Un réseau bien organisé
L’opération, baptisée « Ôter les écailles du dragon », a été menée par le général Samran Nualma, adjoint du chef de la police nationale, en coopération avec le Département de l’administration provinciale. Les autorités visent des Thaïlandais rémunérés pour reconnaître des enfants étrangers, en collusion avec des employés d’un hôpital privé et des agents d’un bureau de district de Thonburi, à Bangkok.
Une responsable des dossiers médicaux proposait des forfaits de maternité à des clientes chinoises pour environ 70 000 bahts, percevant 20 000 bahts par dossier. Les registres hospitaliers révèlent que les « faux pères » n’avaient aucun lien médical ou familial avec les enfants déclarés.
Arrestations en série
Au total, 42 personnes sont poursuivies : 18 Thaïlandais accusés d’avoir servi de « faux pères », 21 parents chinois, une mère laotienne, ainsi que des fonctionnaires hospitaliers et administratifs. Les charges incluent des violations de la loi sur l’état civil, de la loi sur la criminalité informatique et des accusations de corruption publique.
Liens avec des affaires de grande ampleur
L’enquête trouve son origine dans l’arrestation en 2024 de Chen Yin Lai, un ressortissant chinois soupçonné d’avoir dirigé un réseau de blanchiment d’argent de plus de 70 milliards de bahts.
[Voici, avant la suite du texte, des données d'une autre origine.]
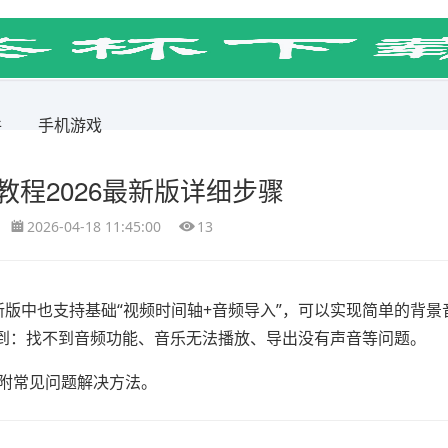
件
手机游戏
教程2026最新版详细步骤
2026-04-18 11:45:00
13
26最新版中也支持基础“视频时间轴+音频导入”，可以实现简单的背
到：找不到音频功能、音乐无法播放、导出没有声音等问题。
并附常见问题解决方法。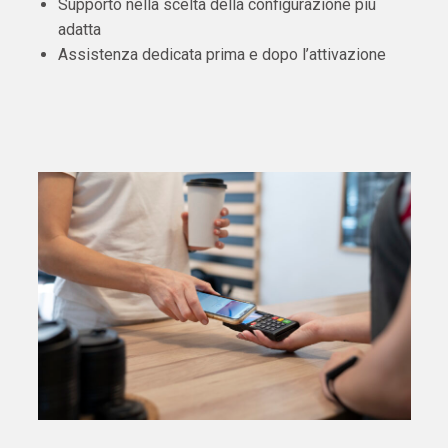
Supporto nella scelta della configurazione più
adatta
Assistenza dedicata prima e dopo l’attivazione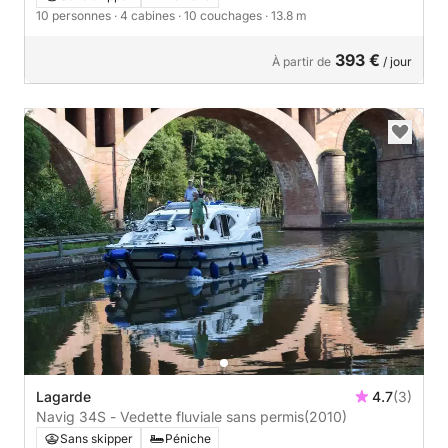
10 personnes
· 4 cabines
· 10 couchages
· 13.8 m
393 €
À partir de
/ jour
Lagarde
4.7
(3)
Navig 34S - Vedette fluviale sans permis
(2010)
Sans skipper
Péniche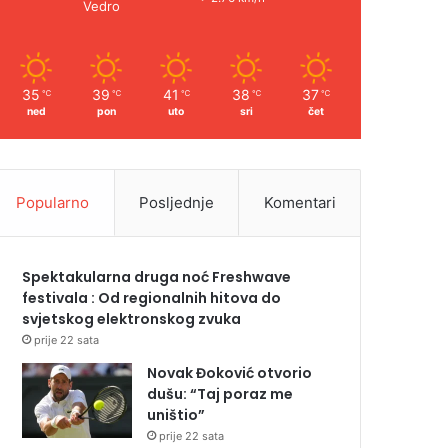
Vedro
35
39
41
38
37
℃
℃
℃
℃
℃
ned
pon
uto
sri
čet
Popularno
Posljednje
Komentari
Spektakularna druga noć Freshwave
festivala : Od regionalnih hitova do
svjetskog elektronskog zvuka
prije 22 sata
Novak Đoković otvorio
dušu: “Taj poraz me
uništio”
prije 22 sata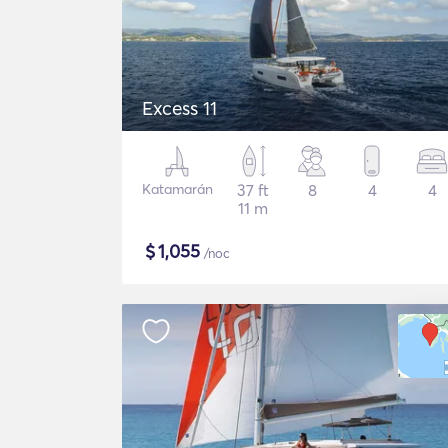
Excess 11
Katamarán
37 ft
8
4
4
11 m
$
1,055
/noc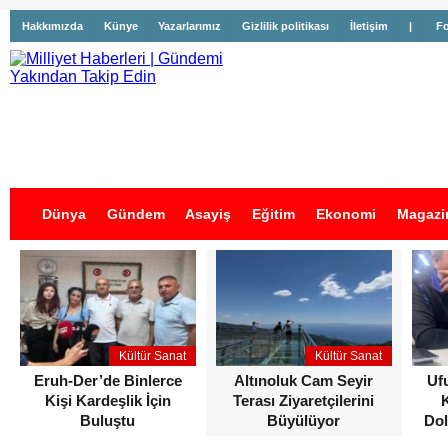
Hakkımızda
Künye
Yazarlarımız
Gizlilik politikası
İletişim
|
Fo
Dünya
Gündem
Asayiş
Eğitim
Ekonomi
Magazi
İş İlanları
Kültür Sanat
Kültür Sanat
Eruh-Der’de Binlerce
Altınoluk Cam Seyir
Uf
Kişi Kardeşlik İçin
Terası Ziyaretçilerini
Buluştu
Büyülüyor
Dol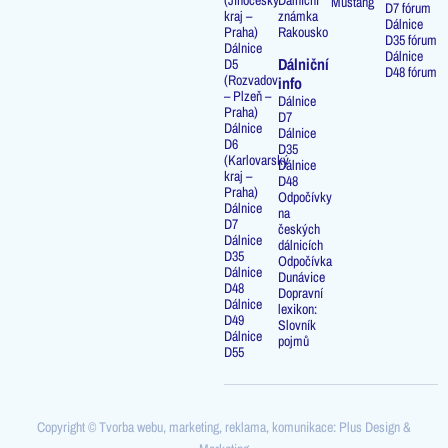
Mustang
D7 fórum
kraj –
známka
Dálnice
Praha)
Rakousko
D35 fórum
Dálnice
Dálnice
Dálniční
D5
D48 fórum
(Rozvadov
info
– Plzeň –
Dálnice
Praha)
D7
Dálnice
Dálnice
D6
D35
(Karlovarský
Dálnice
kraj –
D48
Praha)
Odpočívky
Dálnice
na
D7
českých
Dálnice
dálnicích
D35
Odpočívka
Dálnice
Dunávice
D48
Dopravní
Dálnice
lexikon:
D49
Slovník
Dálnice
pojmů
D55
Copyright © Tvorba webu, marketing, reklama, komunikace: Plus Design &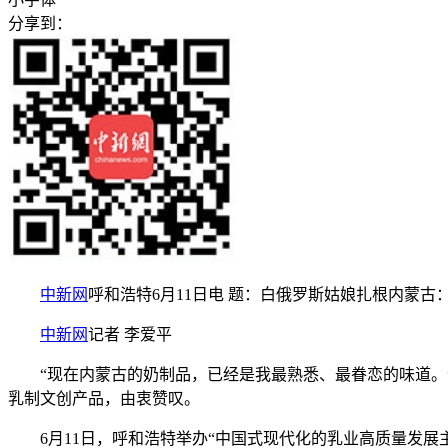
分享到：
中新网
呼和浩特6月11日电 题：白俄罗斯姑娘扎根内蒙古
中新网
记者 李爱平
“现在内蒙古的奶制品，已经是我最熟悉、最眷恋的味道。”
乳制文创产品，由衷赞叹。
6月11日，呼和浩特举办“中国式现代化的乳业高质量发展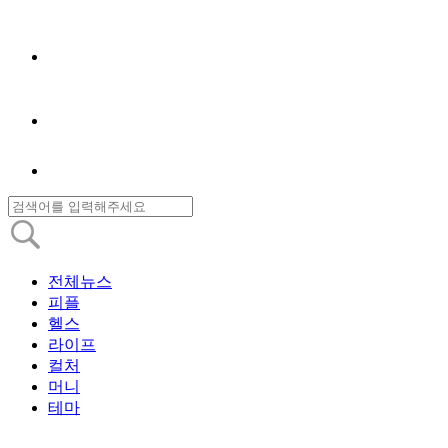
전체뉴스
피플
헬스
라이프
컬처
머니
테마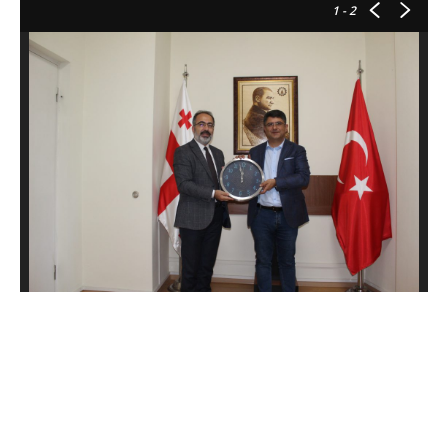
1
- 2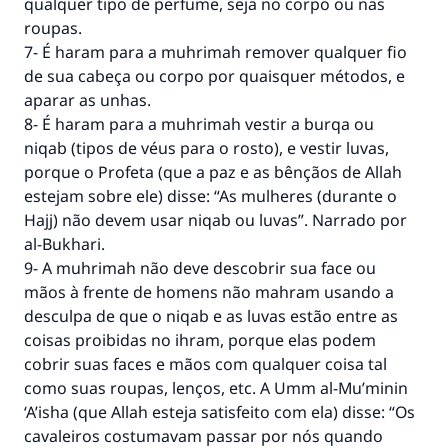
qualquer tipo de perfume, seja no corpo ou nas
roupas.
7- É haram para a muhrimah remover qualquer fio
de sua cabeça ou corpo por quaisquer métodos, e
aparar as unhas.
8- É haram para a muhrimah vestir a burqa ou
niqab (tipos de véus para o rosto), e vestir luvas,
porque o Profeta (que a paz e as bênçãos de Allah
estejam sobre ele) disse: “As mulheres (durante o
Hajj) não devem usar niqab ou luvas”. Narrado por
al-Bukhari.
9- A muhrimah não deve descobrir sua face ou
mãos à frente de homens não mahram usando a
desculpa de que o niqab e as luvas estão entre as
coisas proibidas no ihram, porque elas podem
cobrir suas faces e mãos com qualquer coisa tal
como suas roupas, lenços, etc. A Umm al-Mu’minin
‘A’isha (que Allah esteja satisfeito com ela) disse: “Os
cavaleiros costumavam passar por nós quando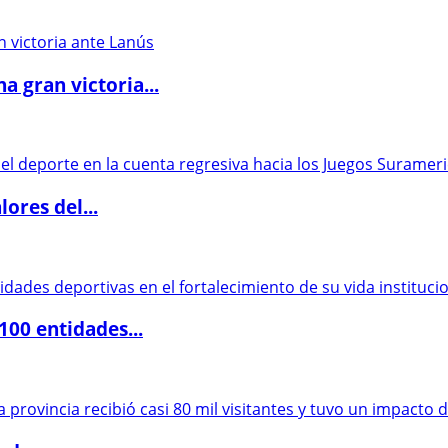
 gran victoria...
ores del...
00 entidades...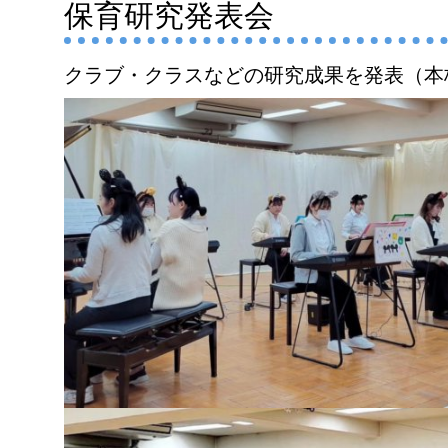
保育研究発表会
クラブ・クラスなどの研究成果を発表
（本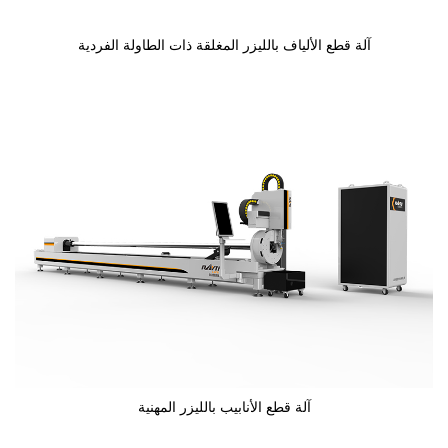
آلة قطع الألياف بالليزر المغلقة ذات الطاولة الفردية
آلة قطع الأنابيب بالليزر المهنية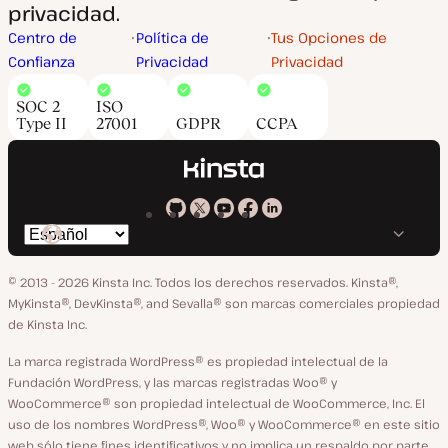
privacidad.
Centro de
Política de
Tus Opciones de
Confianza
Privacidad
Privacidad
SOC 2
ISO
Type II
27001
GDPR
CCPA
Kinsta
Kinsta
Kinsta
Kinsta
Kinsta
Cambiar
en
en
en
en
en
idioma
GitHub
X
YouTube
Facebook
LinkedIn
© 2013 - 2026 Kinsta Inc. Todos los derechos reservados.
Kinsta®,
MyKinsta®, DevKinsta®, and Sevalla® son marcas comerciales propiedad
de Kinsta Inc.
La marca registrada WordPress® es propiedad intelectual de la
Fundación WordPress, y las marcas registradas Woo® y
WooCommerce® son propiedad intelectual de WooCommerce, Inc. El
uso de los nombres WordPress®, Woo® y WooCommerce® en este sitio
web sólo tiene fines identificativos y no implica un respaldo por parte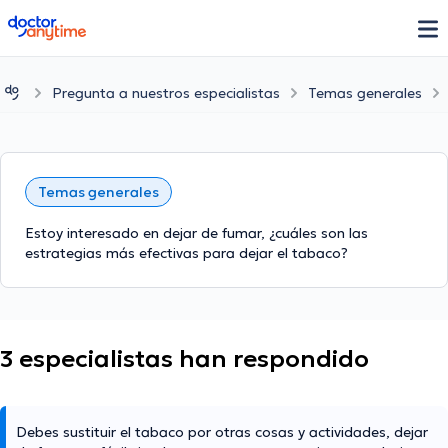
doctoranytime
Pregunta a nuestros especialistas
Temas generales
Temas generales
Estoy interesado en dejar de fumar, ¿cuáles son las
estrategias más efectivas para dejar el tabaco?
3 especialistas han respondido
Debes sustituir el tabaco por otras cosas y actividades, dejar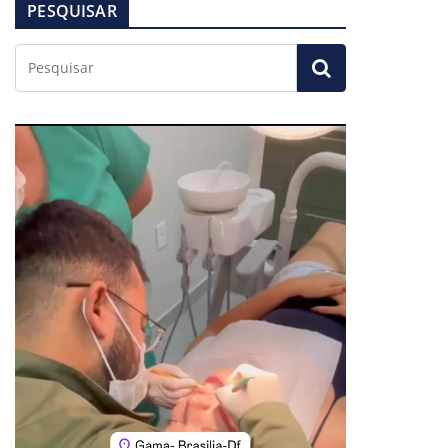
PESQUISAR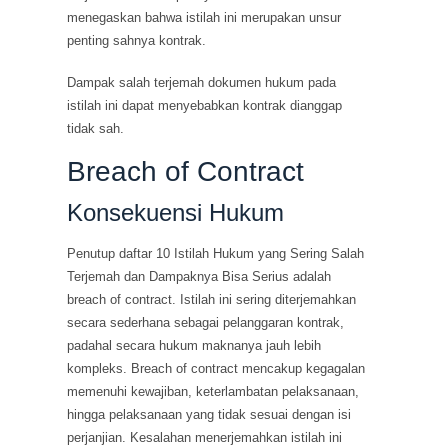
menegaskan bahwa istilah ini merupakan unsur
penting sahnya kontrak.
Dampak salah terjemah dokumen hukum pada
istilah ini dapat menyebabkan kontrak dianggap
tidak sah.
Breach of Contract
Konsekuensi Hukum
Penutup daftar 10 Istilah Hukum yang Sering Salah
Terjemah dan Dampaknya Bisa Serius adalah
breach of contract. Istilah ini sering diterjemahkan
secara sederhana sebagai pelanggaran kontrak,
padahal secara hukum maknanya jauh lebih
kompleks. Breach of contract mencakup kegagalan
memenuhi kewajiban, keterlambatan pelaksanaan,
hingga pelaksanaan yang tidak sesuai dengan isi
perjanjian. Kesalahan menerjemahkan istilah ini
Ses enfants, nés de mères chinoises, mais enregistrés avec des pères thaïlandais fictifs, avaient obtenu la nationalité thaïlandaise et servaient de prête‑noms pour ses sociétés. Les investigations ont aussi révélé qu’un des « faux pères » était actionnaire d’une entreprise chinoise impliquée dans l’effondrement meurtrier du bâtiment de la Cour des comptes lors du séisme de 2025.
Mesures renforcées
Face à ce scandale, le Département de l’administration provinciale a annoncé un durcissement des procédures : présence obligatoire des deux parents lors de l’enregistrement, entretiens séparés, vérification des certificats hospitaliers et recours à des tests ADN en cas de doute. D’autres hôpitaux privés de Bangkok sont désormais sous surveillance.